§ **Given records**:
+++
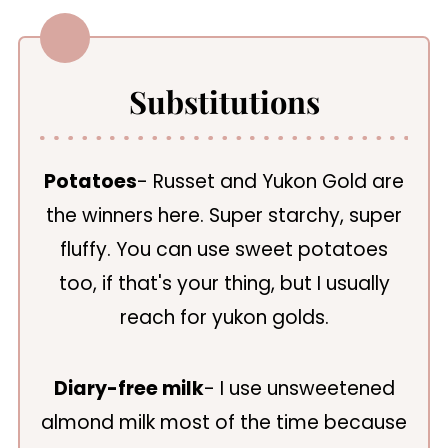
Substitutions
Potatoes
- Russet and Yukon Gold are
the winners here. Super starchy, super
fluffy. You can use sweet potatoes
too, if that's your thing, but I usually
reach for yukon golds.
Diary-free milk
- I use unsweetened
almond milk most of the time because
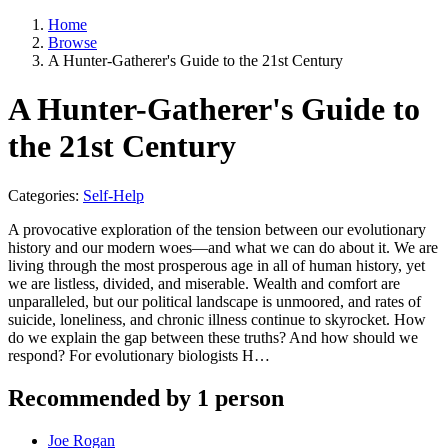
Home
Browse
A Hunter-Gatherer's Guide to the 21st Century
A Hunter-Gatherer's Guide to
the 21st Century
Categories:
Self-Help
A provocative exploration of the tension between our evolutionary
history and our modern woes—and what we can do about it. We are
living through the most prosperous age in all of human history, yet
we are listless, divided, and miserable. Wealth and comfort are
unparalleled, but our political landscape is unmoored, and rates of
suicide, lone­liness, and chronic illness continue to skyrocket. How
do we explain the gap between these truths? And how should we
respond? For evolutionary biologists H…
Recommended by 1 person
Joe Rogan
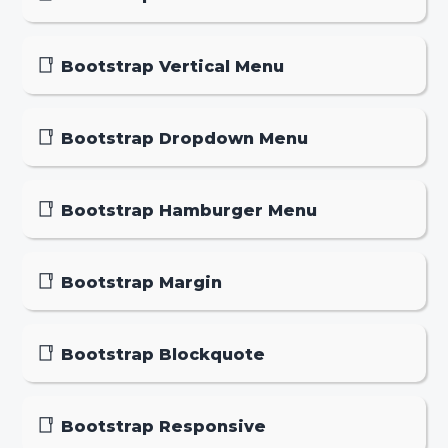
Bootstrap Vertical Menu
Bootstrap Dropdown Menu
Bootstrap Hamburger Menu
Bootstrap Margin
Bootstrap Blockquote
Bootstrap Responsive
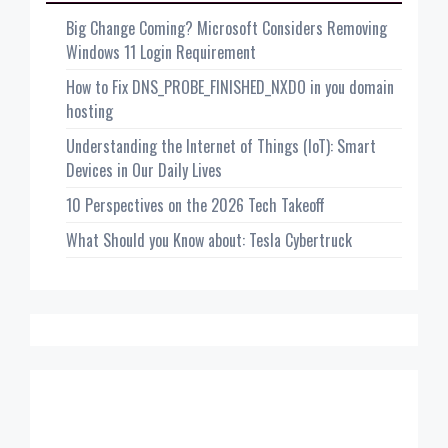
Big Change Coming? Microsoft Considers Removing
Windows 11 Login Requirement
How to Fix DNS_PROBE_FINISHED_NXDO in you domain
hosting
Understanding the Internet of Things (IoT): Smart
Devices in Our Daily Lives
10 Perspectives on the 2026 Tech Takeoff
What Should you Know about: Tesla Cybertruck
+++
§ **Your assignment**: If a line in the records above contains "about", copy that line.

§ **Output of the task**:
history and our modern woes—and what we can do about it. We are
What Should you Know about: Tesla Cybertruck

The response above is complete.